Page images and extracted text:

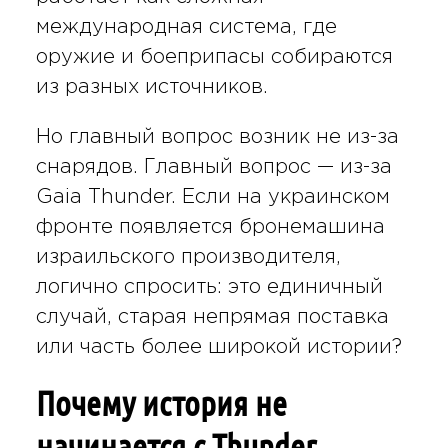
международная система, где
оружие и боеприпасы собираются
из разных источников.
Но главный вопрос возник не из-за
снарядов. Главный вопрос — из-за
Gaia Thunder. Если на украинском
фронте появляется бронемашина
израильского производителя,
логично спросить: это единичный
случай, старая непрямая поставка
или часть более широкой истории?
Почему история не
начинается с Thunder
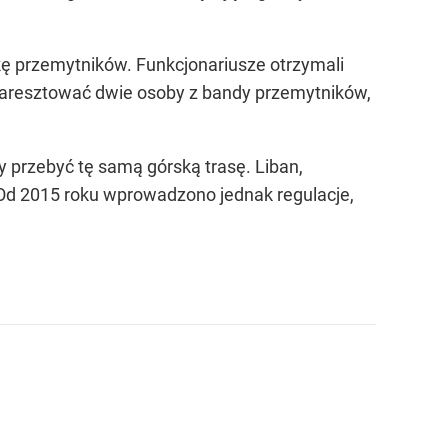
jkę przemytników. Funkcjonariusze otrzymali
o aresztować dwie osoby z bandy przemytników,
ły przebyć tę samą górską trasę. Liban,
. Od 2015 roku wprowadzono jednak regulacje,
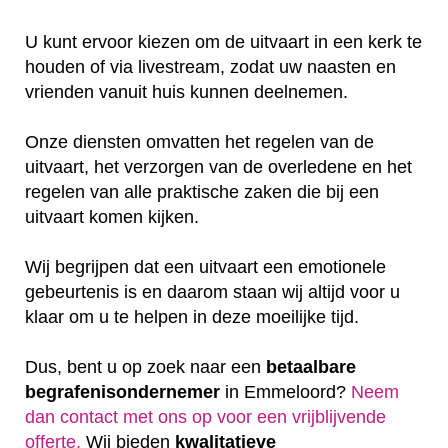
U kunt ervoor kiezen om de uitvaart in een kerk te
houden of via livestream, zodat uw naasten en
vrienden vanuit huis kunnen deelnemen.
Onze diensten omvatten het regelen van de
uitvaart, het verzorgen van de overledene en het
regelen van alle praktische zaken die bij een
uitvaart komen kijken.
Wij begrijpen dat een uitvaart een emotionele
gebeurtenis is en daarom staan wij altijd voor u
klaar om u te helpen in deze moeilijke tijd.
Dus, bent u op zoek naar een
betaalbare
begrafenisondernemer
in Emmeloord?
Neem
dan contact met ons op voor een vrijblijvende
offerte‎.
Wij bieden
kwalitatieve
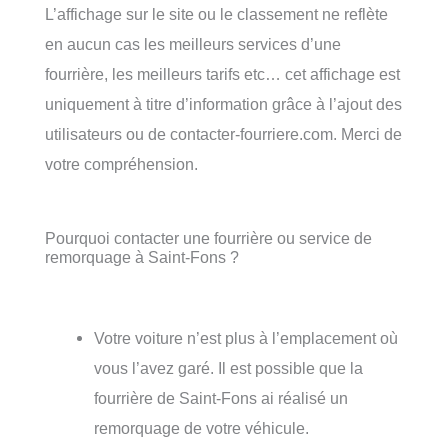
L’affichage sur le site ou le classement ne reflète
en aucun cas les meilleurs services d’une
fourrière, les meilleurs tarifs etc… cet affichage est
uniquement à titre d’information grâce à l’ajout des
utilisateurs ou de contacter-fourriere.com. Merci de
votre compréhension.
Pourquoi contacter une fourrière ou service de
remorquage à Saint-Fons ?
Votre voiture n’est plus à l’emplacement où
vous l’avez garé. Il est possible que la
fourrière de Saint-Fons ai réalisé un
remorquage de votre véhicule.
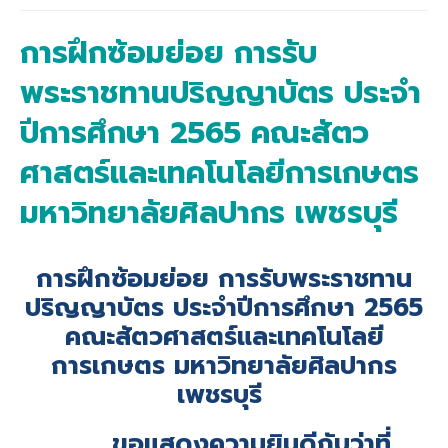
การฝึกซ้อมย่อย การรับ
พระราชทานปริญญาบัตร ประจำ
ปีการศึกษา 2565 คณะสัตว
ศาสตร์และเทคโนโลยีการเกษตร
มหาวิทยาลัยศิลปากร เพชรบุรี
การฝึกซ้อมย่อย การรับพระราชทาน
ปริญญาบัตร ประจำปีการศึกษา 2565
คณะสัตวศาสตร์และเทคโนโลยี
การเกษตร มหาวิทยาลัยศิลปากร
เพชรบุรี
ขอแสดงความยินดีกับว่าที่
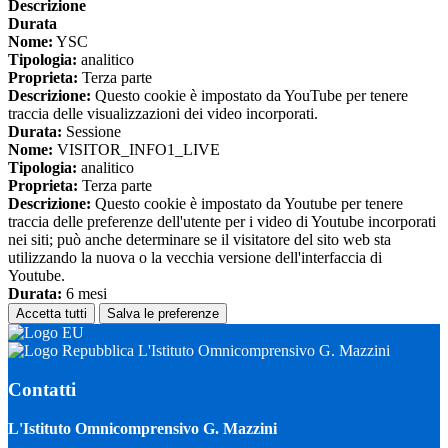
Descrizione
Durata
Nome:
YSC
Tipologia:
analitico
Proprieta:
Terza parte
Descrizione:
Questo cookie è impostato da YouTube per tenere
traccia delle visualizzazioni dei video incorporati.
Durata:
Sessione
Nome:
VISITOR_INFO1_LIVE
Tipologia:
analitico
Proprieta:
Terza parte
Descrizione:
Questo cookie è impostato da Youtube per tenere
traccia delle preferenze dell'utente per i video di Youtube incorporati
nei siti; può anche determinare se il visitatore del sito web sta
utilizzando la nuova o la vecchia versione dell'interfaccia di
Youtube.
Durata:
6 mesi
Accetta tutti
Salva le preferenze
L'Istituto Omnicomprensivo G. Mazzini
Contatti
L'Istituto Omnicomprensivo G. Mazzini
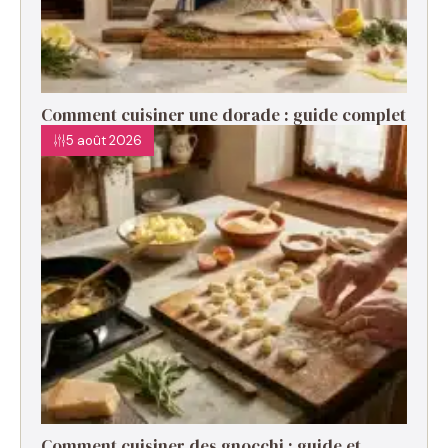
Comment cuisiner une dorade : guide complet
5 août 2026
Comment cuisiner des gnocchi : guide et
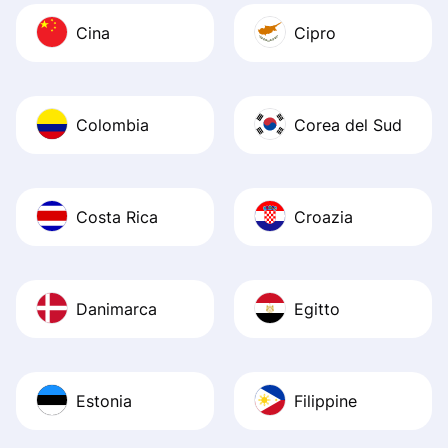
Cina
Cipro
Colombia
Corea del Sud
Costa Rica
Croazia
Danimarca
Egitto
Estonia
Filippine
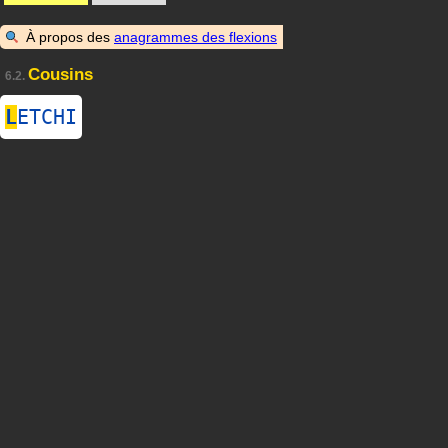
À propos des
anagrammes des flexions
Cousins
6.2.
L
ETCHI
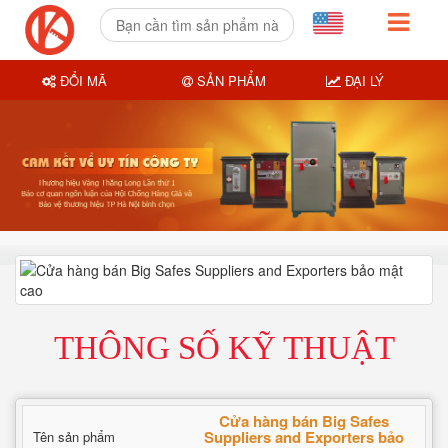
ĐỔI MÃ
SẢN PHẨM
ĐẠI LÝ
THÔNG SỐ KỸ THUẬT
Cửa hàng bán Big Safes
Suppliers and Exporters bảo
Tên sản phẩm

▶ _EXERCISE DETAILS_:
Provide only the count of lines above in which the word "video" occurs.

▶ _ANSWER TO THE EXERCISE_:
2